Reproduce every line of the data, exactly and without its pictures.
+++++
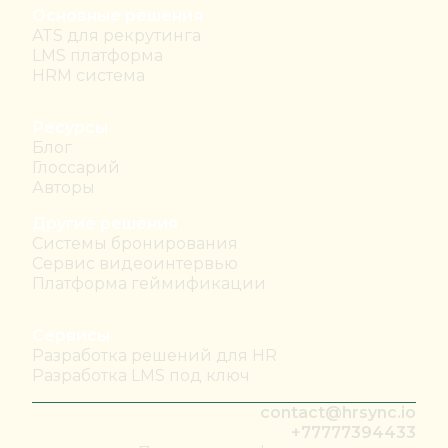
Основные решения
ATS для рекрутинга
LMS платформа
HRM система
Ресурсы
Блог
Глоссарий
Авторы
Другие решения
Системы бронирования
Сервис видеоинтервью
Платформа геймификации
Сервисы
Разработка решений для HR
Разработка LMS под ключ
contact@hrsync.io
+77777394433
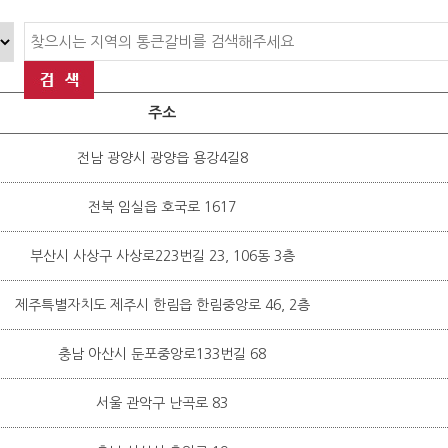
주소
전남 광양시 광양읍 용강4길8
전북 임실읍 호국로 1617
부산시 사상구 사상로223번길 23, 106동 3층
제주특별자치도 제주시 한림읍 한림중앙로 46, 2층
충남 아산시 둔포중앙로133번길 68
서울 관악구 난곡로 83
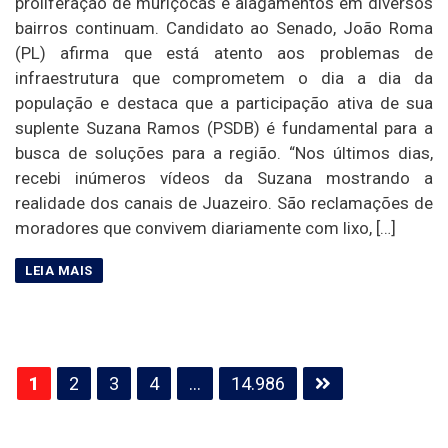
proliferação de muriçocas e alagamentos em diversos
bairros continuam. Candidato ao Senado, João Roma
(PL) afirma que está atento aos problemas de
infraestrutura que comprometem o dia a dia da
população e destaca que a participação ativa de sua
suplente Suzana Ramos (PSDB) é fundamental para a
busca de soluções para a região. “Nos últimos dias,
recebi inúmeros vídeos da Suzana mostrando a
realidade dos canais de Juazeiro. São reclamações de
moradores que convivem diariamente com lixo, […]
Paginação
1
2
3
4
…
14.986
de
posts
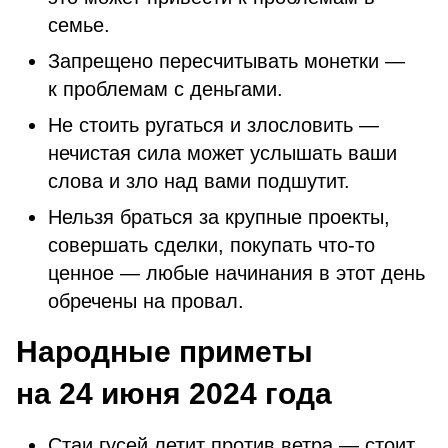
семье.
Запрещено пересчитывать монетки —
к проблемам с деньгами.
Не стоить ругаться и злословить —
нечистая сила может услышать ваши
слова и зло над вами подшутит.
Нельзя браться за крупные проекты,
совершать сделки, покупать что-то
ценное — любые начинания в этот день
обречены на провал.
Народные приметы
на 24 июня 2024 года
Стаи гусей летит против ветра — стоит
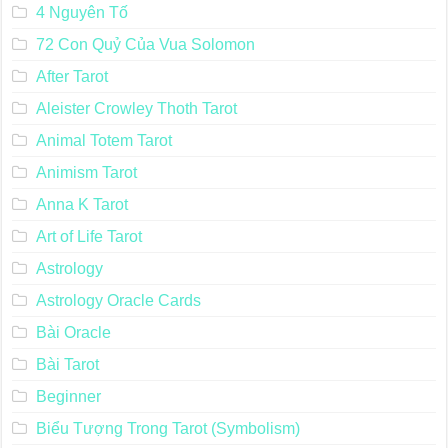
4 Nguyên Tố
72 Con Quỷ Của Vua Solomon
After Tarot
Aleister Crowley Thoth Tarot
Animal Totem Tarot
Animism Tarot
Anna K Tarot
Art of Life Tarot
Astrology
Astrology Oracle Cards
Bài Oracle
Bài Tarot
Beginner
Biểu Tượng Trong Tarot (Symbolism)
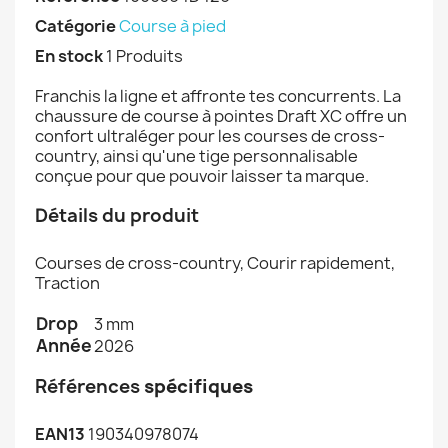
Catégorie
Course à pied
En stock
1 Produits
Franchis la ligne et affronte tes concurrents. La
chaussure de course à pointes Draft XC offre un
confort ultraléger pour les courses de cross-
country, ainsi qu'une tige personnalisable
conçue pour que pouvoir laisser ta marque.
Détails du produit
Courses de cross-country, Courir rapidement,
Traction
Drop
3 mm
Année
2026
Références
spécifiques
EAN13
190340978074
+++++
■ EXPECTED OUTPUT:
Основные решения
ATS для рекрутинга
LMS платформа
HRM система
Ресурсы
Блог
Глоссарий
Авторы
Другие решения
Системы бронирования
Сервис видеоинтервью
Платформа геймификации
Сервисы
Разработка решений для HR
Разработка LMS под ключ
contact@hrsync.io
+77777394433
주소
전남 광양시 광양읍 용강4길8
전북 임실읍 호국로 1617
부산시 사상구 사상로223번길 23, 106동 3층
제주특별자치도 제주시 한림읍 한림중앙로 46, 2층
충남 아산시 둔포중앙로133번길 68
서울 관악구 난곡로 83
proliferação de muriçocas e alagamentos em diversos
bairros continuam. Candidato ao Senado, João Roma
(PL) afirma que está atento aos problemas de
infraestrutura que comprometem o dia a dia da
população e destaca que a participação ativa de sua
suplente Suzana Ramos (PSDB) é fundamental para a
busca de soluções para a região. “Nos últimos dias,
recebi inúmeros vídeos da Suzana mostrando a
realidade dos canais de Juazeiro. São reclamações de
moradores que convivem diariamente com lixo, […]
Paginação
1
2
3
4
…
14.986
de
posts
семье.
Запрещено пересчитывать монетки —
к проблемам с деньгами.
Не стоить ругаться и злословить —
нечистая сила может услышать ваши
слова и зло над вами подшутит.
Нельзя браться за крупные проекты,
совершать сделки, покупать что-то
ценное — любые начинания в этот день
обречены на провал.
Народные приметы
на 24 июня 2024 года
Стаи гусей летит против ветра — стоит
4 Nguyên Tố
72 Con Quỷ Của Vua Solomon
After Tarot
Aleister Crowley Thoth Tarot
Animal Totem Tarot
Animism Tarot
Anna K Tarot
Art of Life Tarot
Astrology
Astrology Oracle Cards
Bài Oracle
Bài Tarot
Beginner
Biểu Tượng Trong Tarot (Symbolism)
Catégorie
Course à pied
En stock
1 Produits
Franchis la ligne et affronte tes concurrents. La
chaussure de course à pointes Draft XC offre un
confort ultraléger pour les courses de cross-
country, ainsi qu'une tige personnalisable
conçue pour que pouvoir laisser ta marque.
Détails du produit
Courses de cross-country, Courir rapidement,
Traction
Drop
3 mm
Année
2026
Références
spécifiques
EAN13
190340978074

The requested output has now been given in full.